Tuesday, September 27, 2011

The Spirit of Good Sportsmanship

Several years ago the Rivers varsity girls' soccer team played against a team not affiliated with the ISL. Throughout the game, two fathers from the other school continuously yelled complaints about the officials and their supposed bias in favor of Rivers. Their comments were loud and heard by others watching the game. For some of us, their behavior was a major distraction, and I remember some of the players looking over toward them during breaks in the action.

After the game, our coach, Susanna Donahue, said something to me that I will never forget:

"When parents act that way, the game isn't fun anymore," she said. "I will never have my team play that school again."

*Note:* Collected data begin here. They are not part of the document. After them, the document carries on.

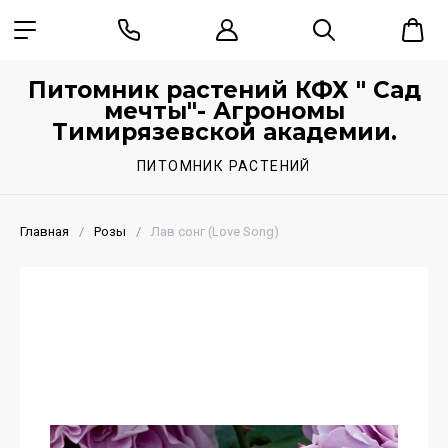
Питомник растений КФХ " Сад
мечты"- Агрономы
Тимирязевской академии.
ПИТОМНИК РАСТЕНИЙ
Главная
/
Розы
/
Лав сонг (Love Song)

She was right. Competing on the athletic field demands a great deal from our children, and there are wonderful life lessons to be learned. But competing should be fun too. The behavior of the yelling parents, and their willingness to sacrifice sportsmanship and respect for winning sapped the joy from competing.

Tuesday, September 13, 2011

My Message to Rivers Students: "Be Better Than I Was"

Welcome to my blog! I am always looking for new ways to share what the Rivers experience is all about. This blog will serve as a place for me to tell the stories that tap into the essence of Rivers, and occasionally post information about parenting and education.

I’d like to start with my message to students on Orientation Day. I delivered a version of this speech to students and faculty at our opening all-school meeting last week.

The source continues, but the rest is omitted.